Apple’s iPod and Amazon’s Kindle are examples of such hybrid products, where the physical devices are essentially portals to a plethora of music and books, - out there in the cloud. So are the various Internet of Things solutions like IBM’s Smarter Planet, Cisco’s Internet of Everything, and GE’s Industrial Internet.
Cloud computing is accelerating this ICT-enabled transformation of production. To understand why, Zysman explains the distinction between cloud as “where computing takes place,” and cloud as architecture, “a change in how computing is organized. . . and how the new architectural concepts are put to work.”
Cloud has significantly lowered the barriers to access computation intensive applications, making them easily and inexpensively available as a dynamic utility to be used and paid for as needed. Perhaps more important, the users don’t have to know how the underlying IT systems are configured and managed. Highly complex and sophisticated applications, - e.g., navigation, search, - are mostly handled in the cloud, without the users having to understand or deal with the IT infrastructure.
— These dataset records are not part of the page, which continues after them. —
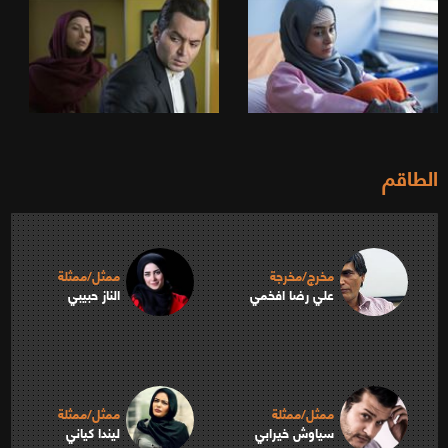
الطاقم
مخرج/مخرجة
ممثل/ممثلة
علي رضا افخمي
الناز حبيبي
ممثل/ممثلة
ممثل/ممثلة
سياوش خيرابي
ليندا كياني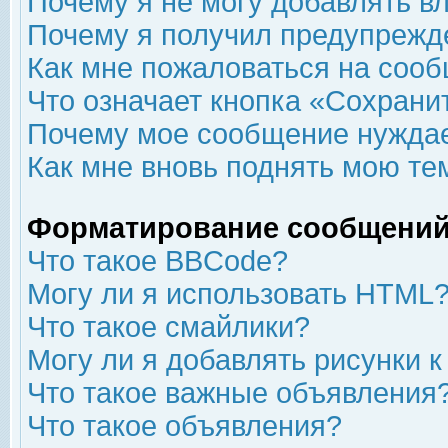
Почему я не могу добавлять в
Почему я получил предупрежд
Как мне пожаловаться на соо
Что означает кнопка «Сохрани
Почему мое сообщение нуждае
Как мне вновь поднять мою те
Форматирование сообщений
Что такое BBCode?
Могу ли я использовать HTML
Что такое смайлики?
Могу ли я добавлять рисунки 
Что такое важные объявления
Что такое объявления?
In addition, cloud is ushering the badly needed industrialization of the service production factories, i.e., the data centers and overall IT infrastructures.
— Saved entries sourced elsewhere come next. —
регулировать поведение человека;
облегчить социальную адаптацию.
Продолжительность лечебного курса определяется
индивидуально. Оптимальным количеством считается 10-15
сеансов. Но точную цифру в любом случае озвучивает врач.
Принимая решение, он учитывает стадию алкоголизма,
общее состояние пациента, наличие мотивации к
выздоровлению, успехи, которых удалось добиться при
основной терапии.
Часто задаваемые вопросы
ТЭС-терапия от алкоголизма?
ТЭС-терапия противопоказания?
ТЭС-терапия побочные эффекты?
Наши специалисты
“A cloud architecture designed with abundant computing resources allows the infrastructure, the development tools, and the applications to be abstracted, writes Zysman. “The abstraction separates the computing stack into composable parts. Applications and infrastructure are more loosely coupled. Tightly and rigidly arranged systems, systems in which applications that create value are tightly linked to the infrastructure on which they run, are difficult to adjust and adapt. The abstraction, the decoupling both creates flexibility in how resources can be deployed and makes many of the pieces of the system into lower cost commodities.”
There are important economic and policy implications to this ICT-based transformation of production, the subject of Part II of Escape from the Commodity Trap: Will the Production Transformation Sustain Productivity, Growth and Jobs?, which I’ll discuss in a separate entry.